Tous les mois, elle revient, sans prévenir, sans invitation. Elle tord le ventre, bouleverse l’humeur, ruine les draps, et parfois, fait trembler les certitudes. Voici une lettre ouverte à cette colocataire envahissante qu’on m’a appris à cacher, à craindre, à haïr… en silence.
J’ai longtemps voulu t’écrire, mais je t’ai trop souvent gardée en silence. Et puis aujourd’hui, j’en ai marre de t’ignorer comme si tu n’existais pas. Tu es là, tu saignes, alors parlons.
J’ai grandi avec la conviction que tu étais sale. On m’a appris à te cacher, à glisser les serviettes hygiéniques dans la manche de mon pull pour aller aux toilettes, à chuchoter le mot « règles » comme on chuchote un péché.
On m’a dit que tu faisais de moi une femme. Comme si souffrir tous les mois était un rite de passage vers une féminité construite sur la douleur.
Et pourtant, j’ai appris à te redouter. À me demander si tu viendrais trop tôt, ou trop tard. À te maudire quand tu arrivais le jour d’un rendez-vous important. À t’accueillir avec un soupir de soulagement quand j’avais peur d’être enceinte.
Aujourd’hui, j’aimerais qu’on parle autrement.
Toi et moi, on se connaît depuis longtemps maintenant. Et franchement ? Je suis fatiguée. Pas seulement de toi, mais de tout ce que tu représentes.
Parce que tu n’es pas juste une affaire de ventre qui se tord. Tu es politique. Tu es culturelle. Tu es économique. Tu es un tabou qu’on porte à bout de corps.
Tu coûtes cher, tu fais rater des journées d’école à des millions de filles, tu es la raison pour laquelle certaines d’entre nous se sentent inférieures, souillées, indésirables.
Tu es ce sang qu’on maquille de bleu dans les pubs, comme si le rouge était une insulte.
Je suis d’ailleurs fatiguée de devoir te justifier.
Fatiguée qu’on me dise que je suis « trop sensible » quand tu ravages mes entrailles.
Fatiguée de devoir me lever et sourire alors que j’ai envie de pleurer, de m’allonger, de hurler.
Fatiguée qu’on me reproche mon humeur quand tu me tords de douleur.
Fatiguée de devoir « gérer ».
Je veux pouvoir dire que j’ai mes règles sans que la pièce ne devienne soudain gênée.
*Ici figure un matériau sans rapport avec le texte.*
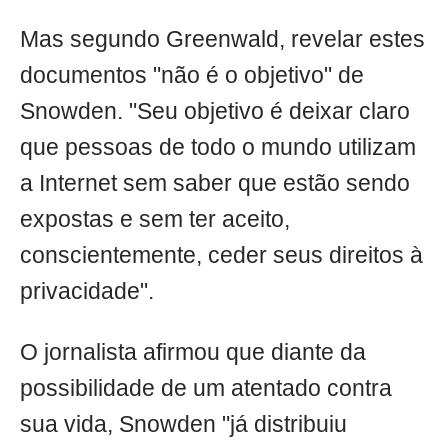
Mas segundo Greenwald, revelar estes
documentos "não é o objetivo" de
Snowden. "Seu objetivo é deixar claro
que pessoas de todo o mundo utilizam
a Internet sem saber que estão sendo
expostas e sem ter aceito,
conscientemente, ceder seus direitos à
privacidade".
O jornalista afirmou que diante da
possibilidade de um atentado contra
sua vida, Snowden "já distribuiu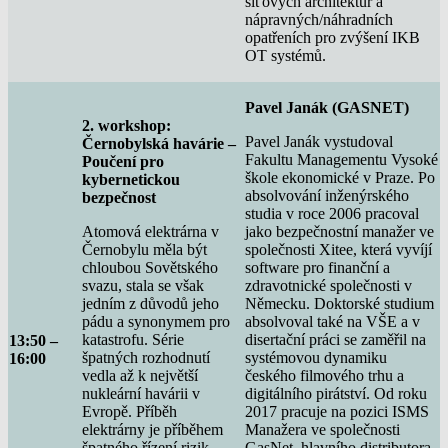
síťových architektur a
nápravných/náhradních
opatřeních pro zvýšení IKB
OT systémů.
Pavel Janák (GASNET)
2. workshop:
Pavel Janák vystudoval
Černobylská havárie –
Fakultu Managementu Vysoké
Poučení pro
škole ekonomické v Praze. Po
kybernetickou
absolvování inženýrského
bezpečnost
studia v roce 2006 pracoval
Atomová elektrárna v
jako bezpečnostní manažer ve
Černobylu měla být
společnosti Xitee, která vyvíjí
chloubou Sovětského
software pro finanční a
svazu, stala se však
zdravotnické společnosti v
jedním z důvodů jeho
Německu. Doktorské studium
pádu a synonymem pro
absolvoval také na VŠE a v
katastrofu. Série
disertační práci se zaměřil na
13:50 –
špatných rozhodnutí
systémovou dynamiku
16:00
vedla až k největší
českého filmového trhu a
nukleární havárii v
digitálního pirátství. Od roku
Evropě. Příběh
2017 pracuje na pozici ISMS
elektrárny je příběhem
Manažera ve společnosti
špatného řízení rizik,
GasNet, hlavního distributora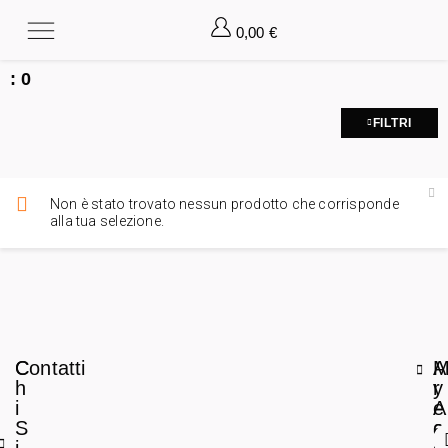
0,00
€
:
0
FILTRI
Non è stato trovato nessun prodotto che corrisponde
alla tua selezione.
C
Contatti
A
h
r
y
i
e
A
S
a
c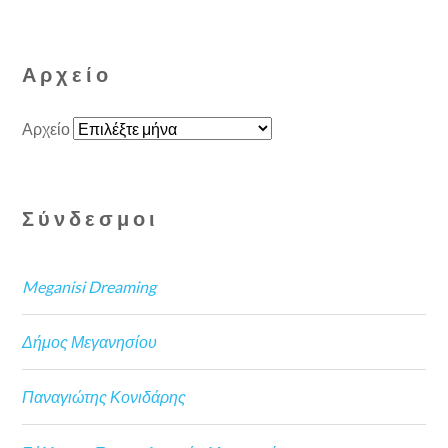
Αρχείο
Αρχείο
Σύνδεσμοι
Meganisi Dreaming
Δήμος Μεγανησίου
Παναγιώτης Κονιδάρης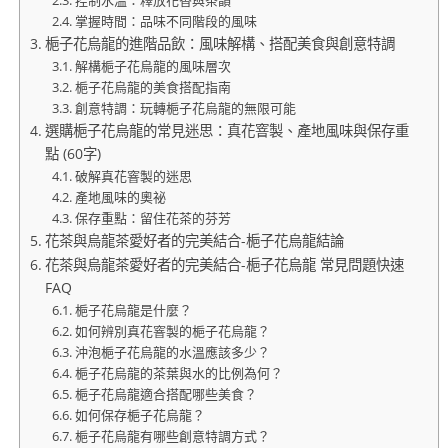
控制水溫：釋放花香與茶韻
掌握時間：品味不同階段的風味
梔子花烏龍的進階品飲：風味解構、搭配美食與創意特調
解構梔子花烏龍的風味層次
梔子花烏龍的美食搭配指南
創意特調：玩轉梔子花烏龍的無限可能
選購梔子花烏龍的常見迷思：真花窨製、產地風味與保存重
點 (60字)
破解真花窨製的迷思
產地風味的奧祕
保存重點：留住花茶的芬芳
花茶與烏龍茶愛好者的完美結合-梔子花烏龍結論
花茶與烏龍茶愛好者的完美結合-梔子花烏龍 常見問題快速
FAQ
梔子花烏龍是什麼？
如何辨別真花窨製的梔子花烏龍？
沖泡梔子花烏龍的水溫應該多少？
梔子花烏龍的茶葉與水的比例為何？
梔子花烏龍適合搭配哪些美食？
如何保存梔子花烏龍？
梔子花烏龍有哪些創意特調方式？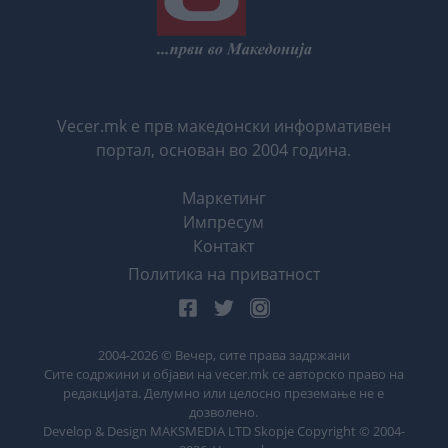
Vecer.mk е прв македонски информативен
портал, основан во 2004 година.
Маркетинг
Импресум
Контакт
Политика на приватност
2004-
2026
© Вечер, сите права задржани
Сите содржини и објави на vecer.mk се авторско право на
редакцијата. Делумно или целосно преземање не е
дозволено.
Develop & Design MAKSMEDIA LTD Skopje Copyright © 2004-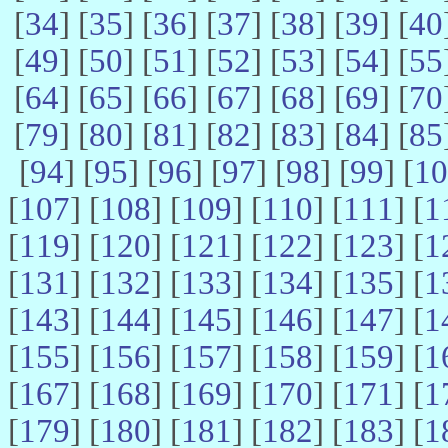
[
34
] [
35
] [
36
] [
37
] [
38
] [
39
] [
40
[
49
] [
50
] [
51
] [
52
] [
53
] [
54
] [
55
[
64
] [
65
] [
66
] [
67
] [
68
] [
69
] [
70
[
79
] [
80
] [
81
] [
82
] [
83
] [
84
] [
85
[
94
] [
95
] [
96
] [
97
] [
98
] [
99
] [
10
[
107
] [
108
] [
109
] [
110
] [
111
] [
1
[
119
] [
120
] [
121
] [
122
] [
123
] [
1
[
131
] [
132
] [
133
] [
134
] [
135
] [
1
[
143
] [
144
] [
145
] [
146
] [
147
] [
1
[
155
] [
156
] [
157
] [
158
] [
159
] [
1
[
167
] [
168
] [
169
] [
170
] [
171
] [
1
[
179
] [
180
] [
181
] [
182
] [
183
] [
1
Je veux que les petites filles apprennent que ce n’est pas une honte mais une force. Une force créatrice.
Tu es le sang de la vie, tu es la preuve que ce corps est capable de miracles, même quand il n’en veut pas.
Mais je veux aussi qu’on dise que tu fais mal. Qu’on ne doit pas normaliser la douleur. Qu’il n’est pas normal de s’écrouler, de pleurer, de perdre connaissance à cause de toi.
Je veux qu’on arrête de minimiser l’endométriose, les syndromes prémenstruels, les migraines hormonales.
Je veux que les protections périodiques soient gratuites, écologiques, accessibles.
Je veux qu’on arrête de me dire que je dois faire comme si tu n’existais pas. Parce que tu existes, tous les mois, parfois en hurlant.
Je veux qu’on m’écoute. Et qu’on nous écoute, nous toutes.